Kees (45) is gezinshuisouder. Samen met zijn partner vangt hij vijf jongeren op, die – soms tijdelijk – niet thuis kunnen wonen. De meeste van hen hebben veel meegemaakt. In deze blog schrijft hij over zijn ervaringen.
Precies twee jaar geleden hebben we onze hond laten slapen. Het was een rottweiler, met een pittig karakter, maar zo ontzettend lief voor de jongeren. Ik mis hem nog steeds.
Hij troostte jongeren en spiegelde hun gedrag; de hond hielp me als ik een signaal mistte. Soms ging hij naast een jongere zitten, die dan vervolgens tegen hem aankroop. De blik van de hond “verraadde” dan bijvoorbeeld dat een jongere verdrietig was. Als ik dan vervolgens vroeg of hij verdrietig was, riep de jongere verbaasd: ‘Hoe weet jij dat?’ Ik legde de jongeren ook uit dat ze met de hond alles konden bespreken. ‘Hij kan het sowieso niet doorvertellen’, zei ik er dan bij. Dit heeft veel jongeren geholpen.
Nadat hij gecremeerd was, hebben wij hem uitgestrooid op zijn favoriete plek, bij ons vakantiehuis in het bos. Hier was de hond heel graag. Zelfs toen hij al oud was, kreeg hij energie van deze plek. Hij deed gek en beweeglijk zoals hij kon doen toen hij nog een pup was.

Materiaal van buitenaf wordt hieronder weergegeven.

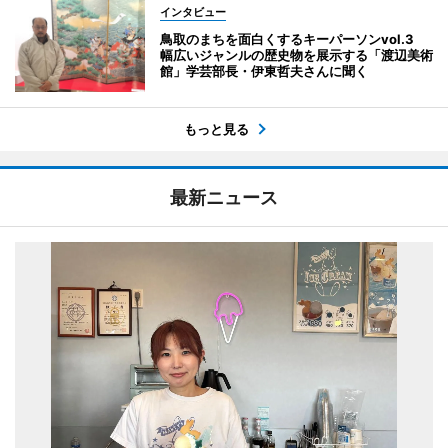
インタビュー
鳥取のまちを面白くするキーパーソンvol.3
幅広いジャンルの歴史物を展示する「渡辺美術
館」学芸部長・伊東哲夫さんに聞く
もっと見る
最新ニュース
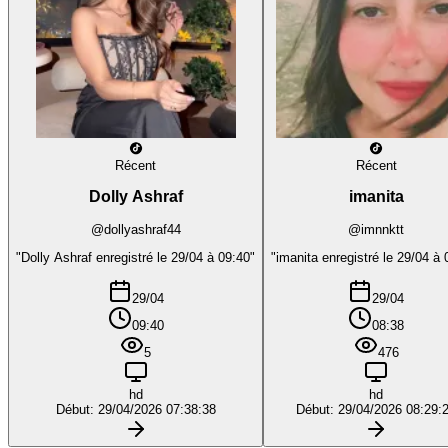
Récent
Récent
Dolly Ashraf
imanita
@dollyashraf44
@imnnktt
"Dolly Ashraf enregistré le 29/04 à 09:40"
"imanita enregistré le 29/04 à 
29/04
29/04
09:40
08:38
5
476
hd
hd
Début: 29/04/2026 07:38:38
Début: 29/04/2026 08:29:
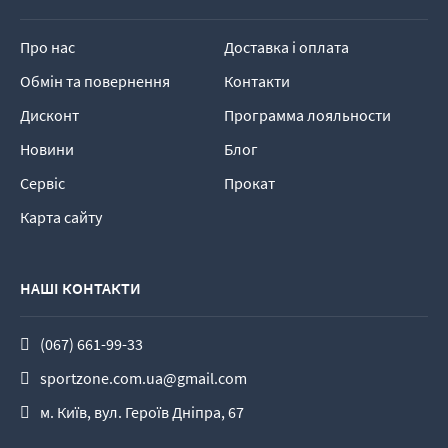
Про нас
Доставка і оплата
Обмін та повернення
Контакти
Дисконт
Программа лояльности
Новини
Блог
Сервіс
Прокат
Карта сайту
НАШІ КОНТАКТИ
(067) 661-99-33
sportzone.com.ua@gmail.com
м. Київ, вул. Героїв Дніпра, 67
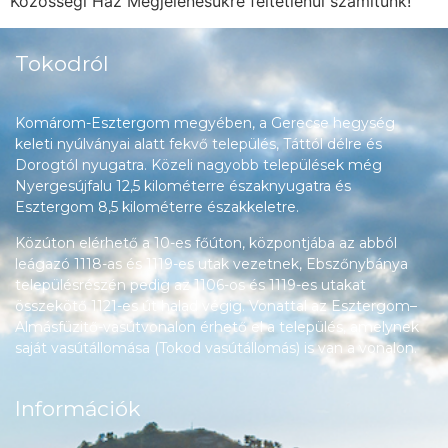
Közösségi Ház Megjelenésükre feltétlenül számítunk!
Tokodról
Komárom-Esztergom megyében, a Gerecse hegység
keleti nyúlványai alatt fekvő település, Táttól délre és
Dorogtól nyugatra. Közeli nagyobb települések még
Nyergesújfalu 12,5 kilométerre északnyugatra és
Esztergom 8,5 kilométerre északkeletre.
Közúton elérhető a 10-es főúton, központjába az abból
leágazó 1118-as és 1119-es utak vezetnek, Ebszőnybánya
településrészén pedig az 1106-os és 1119-es utakat
összekötő 1121-es út halad végig. Vonattal az Esztergom–
Almásfüzitő-vasútvonalon érhető el a település, amelynek
saját vasútállomása (Tokod vasútállomás) is van a vonalon.
Információk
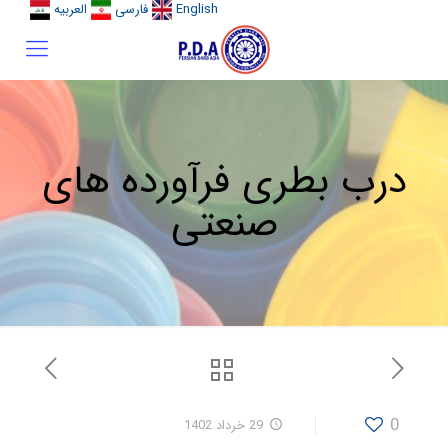
English
فارسی
العربیه
درب بطری فرآورده های
صنعتی
0
29 خرداد 1402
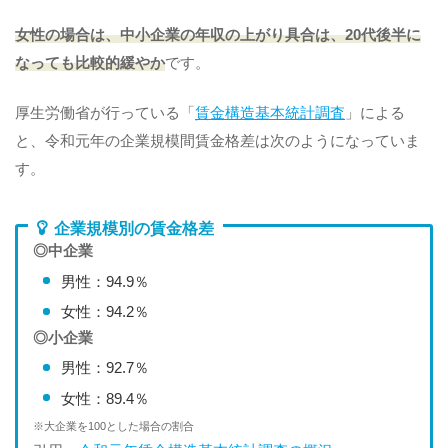
女性の場合は、中小企業の年収の上がり具合は、20代後半に
なっても比較的緩やか
です。
厚生労働省が行っている「
賃金構造基本統計調査
」による
と、令和元年の企業規模間賃金格差は次のようになっていま
す。
企業規模別の賃金格差
◎中企業
男性：94.9％
女性：94.2％
◎小企業
男性：92.7％
女性：89.4％
※大企業を100とした場合の割合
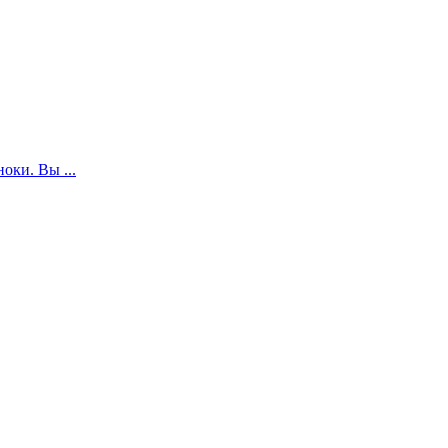
оки. Вы ...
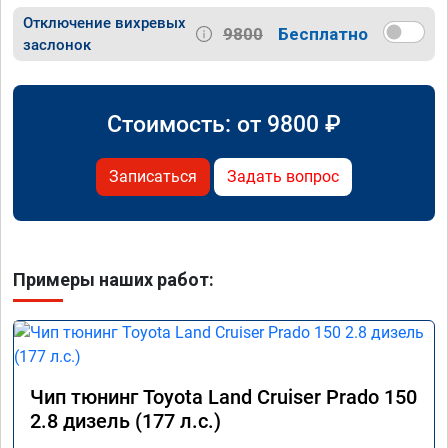
Отключение вихревых
9800
Бесплатно
заслонок
Стоимость: от
9800
₽
Записаться
Задать вопрос
Примеры наших работ:
Чип тюнинг Toyota Land Cruiser Prado 150
2.8 дизель (177 л.с.)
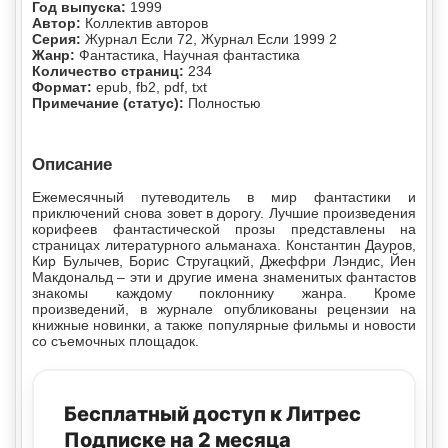
Год выпуска:
1999
Автор:
Коллектив авторов
Серия:
Журнал Если 72, Журнал Если 1999 2
Жанр:
Фантастика, Научная фантастика
Количество страниц:
234
Формат:
epub, fb2, pdf, txt
Примечание (статус):
Полностью
Описание
Ежемесячный путеводитель в мир фантастики и
приключений снова зовет в дорогу. Лучшие произведения
корифеев фантастической прозы представлены на
страницах литературного альманаха. Константин Дауров,
Кир Булычев, Борис Стругацкий, Джеффри Лэндис, Йен
Макдональд – эти и другие имена знаменитых фантастов
знакомы каждому поклоннику жанра. Кроме
произведений, в журнале опубликованы рецензии на
книжные новинки, а также популярные фильмы и новости
со съемочных площадок.
Бесплатный доступ к Литрес
Подписке на 2 месяца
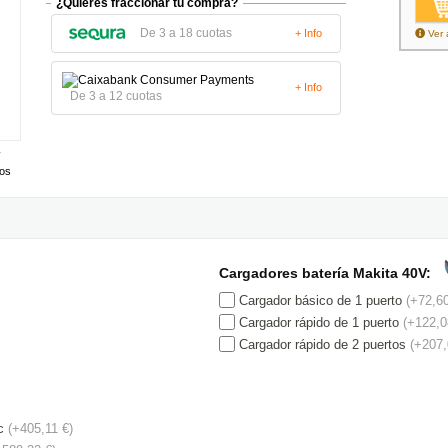
¿Quieres fraccionar tu compra?
De 3 a 18 cuotas
+ Info
Ver 
+ Info
De 3 a 12 cuotas
tos
Cargadores batería Makita 40V:
Cargador básico de 1 puerto
(+72,60
Cargador rápido de 1 puerto
(+122,0
Cargador rápido de 2 puertos
(+207,
c
(+405,11 €)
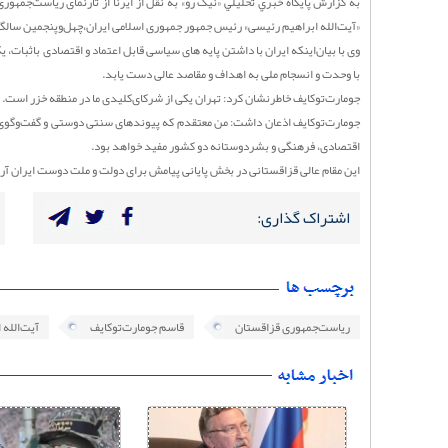
به گزارش پايگاه خبري تحليلي «نيک رو» به نقل از ایرنا از تارنمای ریاست‌جمهو
«آیت‌الله ابراهیم رئیسی» رئیس جمهور جمهوری اسلامی ایران،چهل‌وپنجمین سالگر
وی با بیان‌اینکه ایران با داشتن پایه های سیاسی قابل اعتماد و اقتصادی باثبات، 
با وحدت و انسجام ملی به اهداف و مقاصد عالی دست یابد.
جومارت‌توکایف خاطرنشان کرد: تهران یکی از شرکای‌کلیدی ما در منطقه خزر است.
جومارت‌توکایف اذعان داشت: من معتقدم که پیوندهای سنتی دوستی و گفت‌وگوی س
اقتصادی، فرهنگی و بشردوستانه دو کشور مفید خواهد بود.
این مقام عالی قزاقستانی در بخش پایانی پیامش برای دولت و ملت دوست ایران آر
اشتراک گذاری:
ریاست‌جمهوری قزاقستان
قاسم جومارت‌توکایف
آیت‌الله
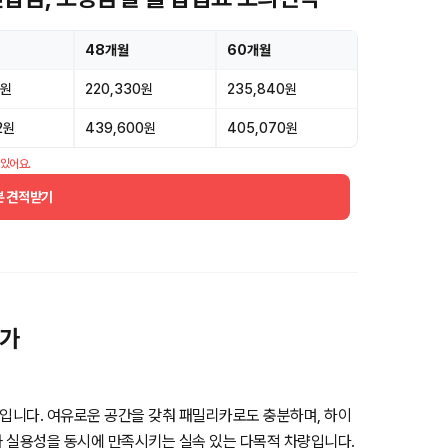
48개월
60개월
3원
220,330원
235,840원
2원
439,600원
405,070원
 있어요.
분 견적받기
평가
입니다. 여유로운 공간을 갖춰 패밀리카로도 충분하며, 하이
 실용성을 동시에 만족시키는 실속 있는 다목적 차량입니다.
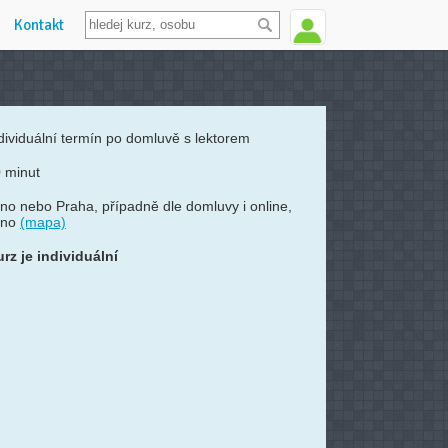
Kontakt
dividuální termín po domluvě s lektorem
 minut
no nebo Praha, případně dle domluvy i online,
rno
(mapa)
rz je individuální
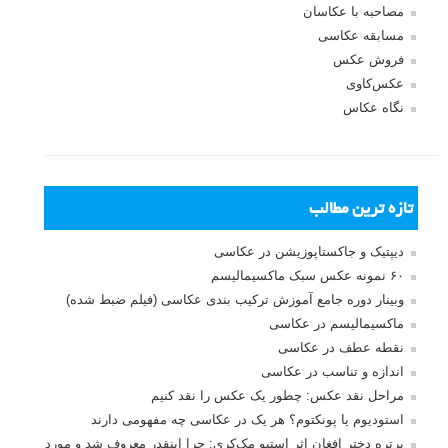
مصاحبه با عکاسان
مسابقه عکاسی
فروش عکس
عکس‌کاوی
نگاه عکاس
تازه ترین مطالب
دیپتیک و جاکستا‌پوزیشن در عکاسی
۶۰ نمونه عکس سبک ماکسیمالیسم
وبینار دوره جامع آموزش ترکیب بندی عکاسی (فیلم ضبط شده)
ماکسیمالیسم در عکاسی
نقطه عطف در عکاسی
اندازه و تناسب در عکاسی
مراحل نقد عکس: چطور یک عکس را نقد کنیم
استودیوم یا پونکتوم؟ هر یک در عکاسی چه مفهومی دارند
پرتره دختر افغان اثر استیو مک‌کری: چرا اینقدر معروف شد و مورد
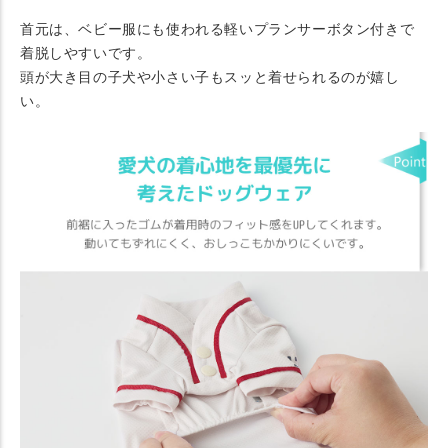
首元は、ベビー服にも使われる軽いプランサーボタン付きで
着脱しやすいです。
頭が大き目の子犬や小さい子もスッと着せられるのが嬉し
い。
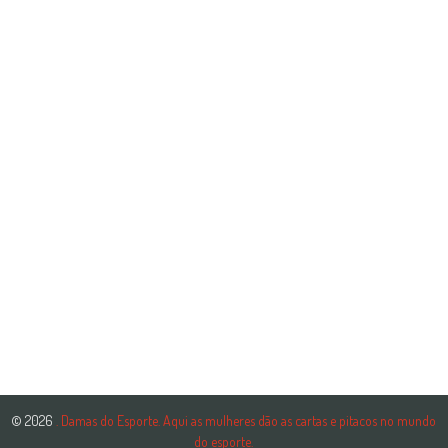
© 2026
. Damas do Esporte. Aqui as mulheres dão as cartas e pitacos no mundo
do esporte.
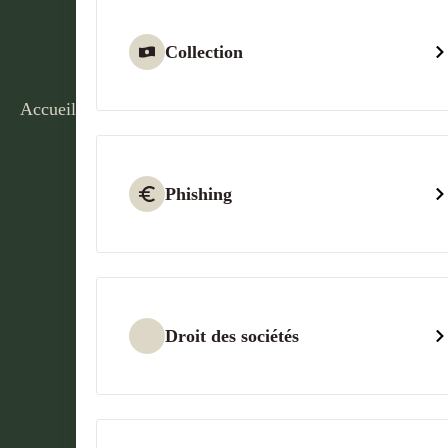
Collection
Accueil
Phishing
Droit des sociétés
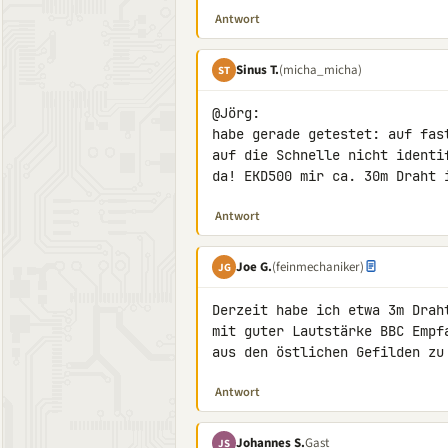
Antwort
Sinus T.
(micha_micha)
ST
@Jörg:

habe gerade getestet: auf fas
auf die Schnelle nicht identi
da! EKD500 mir ca. 30m Draht 
Antwort
Joe G.
(feinmechaniker)
JG
Derzeit habe ich etwa 3m Drah
mit guter Lautstärke BBC Empf
aus den östlichen Gefilden zu
Antwort
Johannes S.
Gast
JS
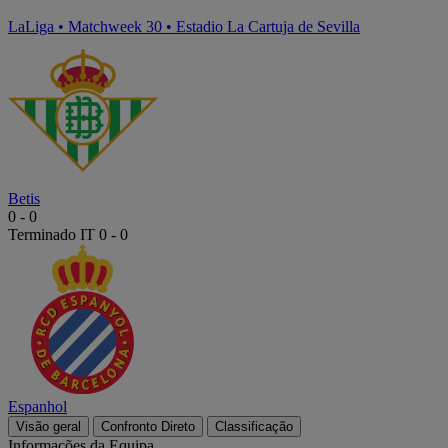
LaLiga
•
Matchweek 30
•
Estadio La Cartuja de Sevilla
Betis
0
-
0
Terminado
IT 0 - 0
Espanhol
Visão geral
Confronto Direto
Classificação
Informações da Equipa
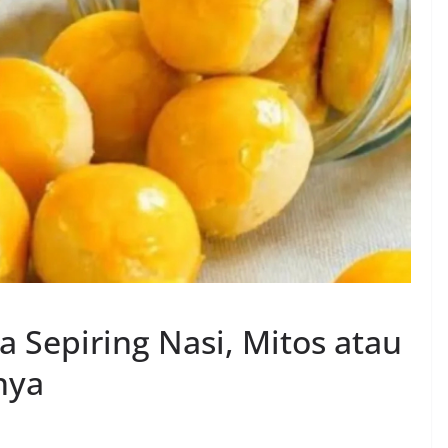
 Sepiring Nasi, Mitos atau
nya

We zijn nog een keer terug naar de uitstrooiplek gegaan. De jongeren gingen driftig op zoek naar de precieze plaats waar we de as hebben uitgestrooid. Na een tijdje zoeken begon een van de de jongeren te roepen: ‘Ik heb hem gevonden!’ We kwamen aangelopen en de jongere wees naar de grond. Hij stond naast een hoopje lichtgekleurd zand. Voorzichtig vertelde ik hem dat het zand was en gaf hem vooral een compliment voor het goede zoeken.